--- Exercise description ---
What must be handed in is the entire listing, exactly as written, with no pictures.

***** Extracted information

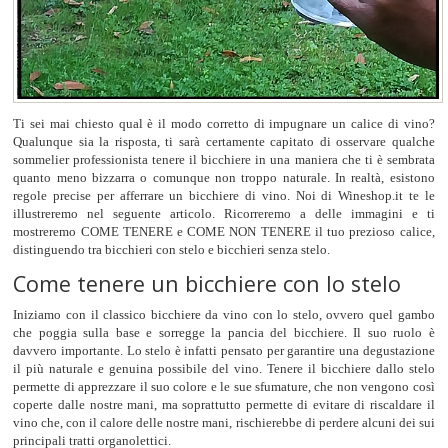
Ti sei mai chiesto qual è il modo corretto di impugnare un calice di vino?
Qualunque sia la risposta, ti sarà certamente capitato di osservare qualche
sommelier professionista tenere il bicchiere in una maniera che ti è sembrata
quanto meno bizzarra o comunque non troppo naturale. In realtà, esistono
regole precise per afferrare un bicchiere di vino. Noi di Wineshop.it te le
illustreremo nel seguente articolo. Ricorreremo a delle immagini e ti
mostreremo COME TENERE e COME NON TENERE il tuo prezioso calice,
distinguendo tra bicchieri con stelo e bicchieri senza stelo.
Come tenere un bicchiere con lo stelo
Iniziamo con il classico bicchiere da vino con lo stelo, ovvero quel gambo
che poggia sulla base e sorregge la pancia del bicchiere. Il suo ruolo è
davvero importante. Lo stelo è infatti pensato per garantire una degustazione
il più naturale e genuina possibile del vino. Tenere il bicchiere dallo stelo
permette di apprezzare il suo colore e le sue sfumature, che non vengono così
coperte dalle nostre mani, ma soprattutto permette di evitare di riscaldare il
vino che, con il calore delle nostre mani, rischierebbe di perdere alcuni dei sui
principali tratti organolettici.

**********

--- Result of this exercise ---
Ti sei mai chiesto qual è il modo corretto di impugnare un calice di vino?
Qualunque sia la risposta, ti sarà certamente capitato di osservare qualche
sommelier professionista tenere il bicchiere in una maniera che ti è sembrata
quanto meno bizzarra o comunque non troppo naturale. In realtà, esistono
regole precise per afferrare un bicchiere di vino. Noi di Wineshop.it te le
illustreremo nel seguente articolo. Ricorreremo a delle immagini e ti
mostreremo COME TENERE e COME NON TENERE il tuo prezioso calice,
distinguendo tra bicchieri con stelo e bicchieri senza stelo.
Come tenere un bicchiere con lo stelo
Iniziamo con il classico bicchiere da vino con lo stelo, ovvero quel gambo
che poggia sulla base e sorregge la pancia del bicchiere. Il suo ruolo è
davvero importante. Lo stelo è infatti pensato per garantire una degustazione
il più naturale e genuina possibile del vino. Tenere il bicchiere dallo stelo
permette di apprezzare il suo colore e le sue sfumature, che non vengono così
coperte dalle nostre mani, ma soprattutto permette di evitare di riscaldare il
vino che, con il calore delle nostre mani, rischierebbe di perdere alcuni dei sui
principali tratti organolettici.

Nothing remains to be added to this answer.